Gal-Erdene Soyol-Erdene (; born 16 March 1996) is a Mongolian footballer who plays for the Erchim FC of the Mongolian Premier League, and the Mongolian national team.

Club career
Soyol-Erdene was spotted and selected to play for the youth team of Erchim FC in 2011. He was promoted to Erchim's senior team of the Mongolian Premier League in 2013. With the club, he made two appearances in the 2013 AFC President's Cup, including in a 0–4 defeat to Balkan FK of Turkmenistan in the final rounds. He also made four appearances in the 2014 edition of the tournament and scored two goals, both in a match against Svay Rieng FC of Cambodia.

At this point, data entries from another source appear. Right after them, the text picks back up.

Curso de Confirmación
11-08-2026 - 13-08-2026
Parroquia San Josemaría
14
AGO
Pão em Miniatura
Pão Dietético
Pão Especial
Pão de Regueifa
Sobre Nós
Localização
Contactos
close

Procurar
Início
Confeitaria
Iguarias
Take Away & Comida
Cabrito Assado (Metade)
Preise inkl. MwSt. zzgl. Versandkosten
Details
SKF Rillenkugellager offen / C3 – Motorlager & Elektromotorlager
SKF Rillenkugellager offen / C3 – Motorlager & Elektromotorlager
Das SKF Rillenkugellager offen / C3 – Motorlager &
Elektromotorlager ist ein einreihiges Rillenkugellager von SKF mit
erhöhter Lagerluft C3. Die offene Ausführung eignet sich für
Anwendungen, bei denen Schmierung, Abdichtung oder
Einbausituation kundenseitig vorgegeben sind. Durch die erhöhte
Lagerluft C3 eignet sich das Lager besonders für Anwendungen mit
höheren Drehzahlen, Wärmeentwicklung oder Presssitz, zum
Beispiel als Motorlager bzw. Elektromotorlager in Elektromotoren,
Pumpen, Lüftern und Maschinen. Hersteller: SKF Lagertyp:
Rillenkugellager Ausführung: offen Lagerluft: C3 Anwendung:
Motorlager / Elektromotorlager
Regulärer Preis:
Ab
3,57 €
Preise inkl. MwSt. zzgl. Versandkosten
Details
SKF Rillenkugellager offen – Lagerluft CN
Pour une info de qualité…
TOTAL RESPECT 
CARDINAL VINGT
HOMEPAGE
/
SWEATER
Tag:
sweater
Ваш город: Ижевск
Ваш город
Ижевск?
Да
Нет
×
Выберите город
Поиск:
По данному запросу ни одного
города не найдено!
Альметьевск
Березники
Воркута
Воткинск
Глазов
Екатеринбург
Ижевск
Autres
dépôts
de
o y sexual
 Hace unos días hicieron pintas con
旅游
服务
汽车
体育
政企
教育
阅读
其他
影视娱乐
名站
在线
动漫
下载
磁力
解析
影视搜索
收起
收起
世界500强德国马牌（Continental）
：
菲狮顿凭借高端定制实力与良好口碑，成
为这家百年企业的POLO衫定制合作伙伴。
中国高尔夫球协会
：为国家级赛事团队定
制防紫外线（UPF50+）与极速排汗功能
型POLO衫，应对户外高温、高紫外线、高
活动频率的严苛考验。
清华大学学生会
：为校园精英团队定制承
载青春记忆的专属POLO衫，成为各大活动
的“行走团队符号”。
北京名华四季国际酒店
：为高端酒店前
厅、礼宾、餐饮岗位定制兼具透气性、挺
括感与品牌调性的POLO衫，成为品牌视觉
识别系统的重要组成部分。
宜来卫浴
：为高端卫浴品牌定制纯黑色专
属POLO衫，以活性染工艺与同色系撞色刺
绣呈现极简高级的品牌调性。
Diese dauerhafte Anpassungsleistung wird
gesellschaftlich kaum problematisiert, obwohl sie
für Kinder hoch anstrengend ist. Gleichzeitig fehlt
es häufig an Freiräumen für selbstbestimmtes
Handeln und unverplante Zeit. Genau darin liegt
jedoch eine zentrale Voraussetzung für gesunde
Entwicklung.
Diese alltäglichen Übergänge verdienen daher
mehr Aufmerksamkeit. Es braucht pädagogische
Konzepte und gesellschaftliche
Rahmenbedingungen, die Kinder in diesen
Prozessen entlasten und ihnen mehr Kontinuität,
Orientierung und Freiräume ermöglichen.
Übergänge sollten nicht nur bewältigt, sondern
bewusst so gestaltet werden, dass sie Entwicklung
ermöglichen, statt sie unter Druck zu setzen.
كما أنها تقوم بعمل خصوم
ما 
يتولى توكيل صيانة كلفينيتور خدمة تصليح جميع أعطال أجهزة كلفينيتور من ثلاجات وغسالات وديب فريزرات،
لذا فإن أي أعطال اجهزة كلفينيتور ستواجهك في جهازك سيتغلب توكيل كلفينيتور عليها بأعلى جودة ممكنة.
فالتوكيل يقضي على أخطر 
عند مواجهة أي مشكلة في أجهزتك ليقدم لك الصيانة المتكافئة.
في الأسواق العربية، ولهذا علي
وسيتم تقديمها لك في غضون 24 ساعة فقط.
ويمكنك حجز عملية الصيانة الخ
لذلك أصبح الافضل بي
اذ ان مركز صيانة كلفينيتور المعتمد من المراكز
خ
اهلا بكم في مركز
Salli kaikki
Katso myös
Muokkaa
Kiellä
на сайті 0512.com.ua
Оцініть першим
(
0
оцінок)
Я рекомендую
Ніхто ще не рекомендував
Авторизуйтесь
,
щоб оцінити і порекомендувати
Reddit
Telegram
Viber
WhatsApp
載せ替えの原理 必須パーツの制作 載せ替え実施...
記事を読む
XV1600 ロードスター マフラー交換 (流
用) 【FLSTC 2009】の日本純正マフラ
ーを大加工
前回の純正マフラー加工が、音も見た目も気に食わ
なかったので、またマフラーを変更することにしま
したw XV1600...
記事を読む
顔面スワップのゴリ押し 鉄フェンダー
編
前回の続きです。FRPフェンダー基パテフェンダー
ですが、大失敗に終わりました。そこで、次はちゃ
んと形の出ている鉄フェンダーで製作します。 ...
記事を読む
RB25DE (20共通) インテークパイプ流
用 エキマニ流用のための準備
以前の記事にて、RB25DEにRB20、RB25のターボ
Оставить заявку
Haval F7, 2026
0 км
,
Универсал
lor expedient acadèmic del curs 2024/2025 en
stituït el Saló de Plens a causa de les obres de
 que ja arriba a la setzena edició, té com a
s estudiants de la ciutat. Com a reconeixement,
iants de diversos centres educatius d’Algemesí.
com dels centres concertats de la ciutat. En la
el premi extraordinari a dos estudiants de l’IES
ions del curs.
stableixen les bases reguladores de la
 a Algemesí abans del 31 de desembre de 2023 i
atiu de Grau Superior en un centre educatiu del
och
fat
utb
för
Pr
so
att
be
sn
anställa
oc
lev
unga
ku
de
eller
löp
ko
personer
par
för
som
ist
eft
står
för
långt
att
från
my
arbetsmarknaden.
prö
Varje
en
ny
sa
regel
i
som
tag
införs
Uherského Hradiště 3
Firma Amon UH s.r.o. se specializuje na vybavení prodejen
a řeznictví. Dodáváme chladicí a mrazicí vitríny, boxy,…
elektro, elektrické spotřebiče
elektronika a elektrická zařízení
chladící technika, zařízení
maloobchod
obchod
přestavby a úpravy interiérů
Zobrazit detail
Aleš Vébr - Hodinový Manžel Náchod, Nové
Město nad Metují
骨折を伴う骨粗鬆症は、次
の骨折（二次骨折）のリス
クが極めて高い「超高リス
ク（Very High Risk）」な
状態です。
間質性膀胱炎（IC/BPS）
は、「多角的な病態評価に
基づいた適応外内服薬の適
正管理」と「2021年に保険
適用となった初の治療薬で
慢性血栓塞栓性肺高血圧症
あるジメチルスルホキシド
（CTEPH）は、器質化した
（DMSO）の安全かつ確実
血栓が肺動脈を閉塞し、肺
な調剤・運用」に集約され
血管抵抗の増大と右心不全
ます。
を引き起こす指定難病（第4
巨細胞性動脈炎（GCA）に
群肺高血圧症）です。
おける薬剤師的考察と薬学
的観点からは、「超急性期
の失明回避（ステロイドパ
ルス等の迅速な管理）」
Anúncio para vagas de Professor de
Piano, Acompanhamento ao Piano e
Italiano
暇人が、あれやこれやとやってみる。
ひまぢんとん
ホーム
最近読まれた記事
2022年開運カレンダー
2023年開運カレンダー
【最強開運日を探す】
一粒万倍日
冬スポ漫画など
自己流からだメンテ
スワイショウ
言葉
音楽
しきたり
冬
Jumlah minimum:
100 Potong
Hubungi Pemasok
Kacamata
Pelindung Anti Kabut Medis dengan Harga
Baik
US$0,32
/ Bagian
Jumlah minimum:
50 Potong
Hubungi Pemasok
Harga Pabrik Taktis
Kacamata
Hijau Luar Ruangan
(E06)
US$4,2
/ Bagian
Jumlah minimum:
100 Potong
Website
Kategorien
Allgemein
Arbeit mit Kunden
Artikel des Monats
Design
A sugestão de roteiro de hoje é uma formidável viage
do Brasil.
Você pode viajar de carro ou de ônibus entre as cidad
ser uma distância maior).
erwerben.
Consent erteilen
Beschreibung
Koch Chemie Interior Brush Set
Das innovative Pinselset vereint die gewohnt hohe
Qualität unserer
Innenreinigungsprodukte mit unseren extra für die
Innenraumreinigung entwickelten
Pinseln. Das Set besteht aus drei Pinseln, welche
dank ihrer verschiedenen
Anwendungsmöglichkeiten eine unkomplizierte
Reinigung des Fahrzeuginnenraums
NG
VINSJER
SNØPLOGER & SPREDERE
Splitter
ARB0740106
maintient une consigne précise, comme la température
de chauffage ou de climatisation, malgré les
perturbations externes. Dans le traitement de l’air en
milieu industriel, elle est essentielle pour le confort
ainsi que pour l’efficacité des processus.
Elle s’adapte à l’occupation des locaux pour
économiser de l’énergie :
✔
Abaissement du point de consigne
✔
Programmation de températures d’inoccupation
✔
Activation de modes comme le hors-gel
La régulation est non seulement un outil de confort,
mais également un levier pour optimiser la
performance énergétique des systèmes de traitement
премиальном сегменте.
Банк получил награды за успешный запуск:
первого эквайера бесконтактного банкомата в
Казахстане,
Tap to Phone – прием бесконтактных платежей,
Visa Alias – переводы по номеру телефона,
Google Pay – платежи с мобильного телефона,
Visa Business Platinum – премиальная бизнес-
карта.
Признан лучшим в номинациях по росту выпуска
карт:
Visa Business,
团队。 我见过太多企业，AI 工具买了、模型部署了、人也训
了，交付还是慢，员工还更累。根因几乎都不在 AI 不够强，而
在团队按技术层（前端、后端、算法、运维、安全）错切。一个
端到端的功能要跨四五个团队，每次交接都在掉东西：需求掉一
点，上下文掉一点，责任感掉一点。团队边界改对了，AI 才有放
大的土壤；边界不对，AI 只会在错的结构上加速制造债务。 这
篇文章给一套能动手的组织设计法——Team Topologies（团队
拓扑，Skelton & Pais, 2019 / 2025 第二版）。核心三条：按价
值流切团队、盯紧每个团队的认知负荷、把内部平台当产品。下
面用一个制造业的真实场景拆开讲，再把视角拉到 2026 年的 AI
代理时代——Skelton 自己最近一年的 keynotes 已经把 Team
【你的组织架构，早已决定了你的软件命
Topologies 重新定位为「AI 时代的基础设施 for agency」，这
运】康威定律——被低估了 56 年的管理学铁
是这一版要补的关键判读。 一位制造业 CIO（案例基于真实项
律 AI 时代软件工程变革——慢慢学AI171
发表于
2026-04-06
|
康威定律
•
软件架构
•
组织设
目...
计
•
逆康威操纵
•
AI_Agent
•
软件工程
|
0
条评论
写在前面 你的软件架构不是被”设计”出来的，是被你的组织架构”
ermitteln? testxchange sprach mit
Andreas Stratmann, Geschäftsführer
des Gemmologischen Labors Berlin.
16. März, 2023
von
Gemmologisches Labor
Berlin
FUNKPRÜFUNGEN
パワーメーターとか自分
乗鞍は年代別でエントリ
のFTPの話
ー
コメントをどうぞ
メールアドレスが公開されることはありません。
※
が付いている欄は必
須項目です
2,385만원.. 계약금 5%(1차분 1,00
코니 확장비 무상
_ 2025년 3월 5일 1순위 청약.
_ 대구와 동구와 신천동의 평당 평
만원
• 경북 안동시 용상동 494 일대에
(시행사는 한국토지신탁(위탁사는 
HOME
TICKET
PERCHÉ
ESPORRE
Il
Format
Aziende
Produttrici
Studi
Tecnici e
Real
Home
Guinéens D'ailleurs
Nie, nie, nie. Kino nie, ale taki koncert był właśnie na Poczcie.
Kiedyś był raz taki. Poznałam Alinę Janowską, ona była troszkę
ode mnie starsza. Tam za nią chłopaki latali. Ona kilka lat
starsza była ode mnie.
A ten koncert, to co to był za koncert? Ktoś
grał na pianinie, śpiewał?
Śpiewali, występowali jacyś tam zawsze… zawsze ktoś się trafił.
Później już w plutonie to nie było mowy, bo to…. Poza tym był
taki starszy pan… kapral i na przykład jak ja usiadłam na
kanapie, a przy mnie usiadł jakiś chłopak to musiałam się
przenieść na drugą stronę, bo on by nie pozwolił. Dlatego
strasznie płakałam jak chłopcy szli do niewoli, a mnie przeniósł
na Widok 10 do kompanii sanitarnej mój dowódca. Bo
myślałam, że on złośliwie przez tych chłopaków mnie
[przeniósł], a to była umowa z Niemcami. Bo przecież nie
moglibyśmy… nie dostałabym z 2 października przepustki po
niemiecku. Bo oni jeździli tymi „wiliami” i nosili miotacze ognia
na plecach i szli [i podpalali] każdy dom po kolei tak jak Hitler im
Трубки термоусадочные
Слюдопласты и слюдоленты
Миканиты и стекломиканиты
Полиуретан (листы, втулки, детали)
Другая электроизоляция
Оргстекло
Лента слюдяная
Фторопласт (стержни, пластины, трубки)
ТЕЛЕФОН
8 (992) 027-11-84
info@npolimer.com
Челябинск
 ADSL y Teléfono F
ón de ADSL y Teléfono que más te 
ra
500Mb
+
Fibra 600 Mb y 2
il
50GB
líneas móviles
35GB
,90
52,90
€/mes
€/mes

In January 2016 Soyol-Erdene, along with Erchim FC and Mongolia national team coach Zorigtyn Battulga and 15 year old Ganbold Ganbayar of Khoromkhon FC, spent a month training at The Hive Stadium with English club Barnet F.C. of League Two.

International career
Soyol-Erdene participated with the Mongolia under-23 team in 2016 AFC U-23 Championship qualification. In June 2017 head coach Michael Weiß named him to Mongolia's roster for 2018 AFC U-23 Championship qualification which was scheduled to take place the following month. Mongolia was part of Group H along with Thailand, Indonesia, and Malaysia.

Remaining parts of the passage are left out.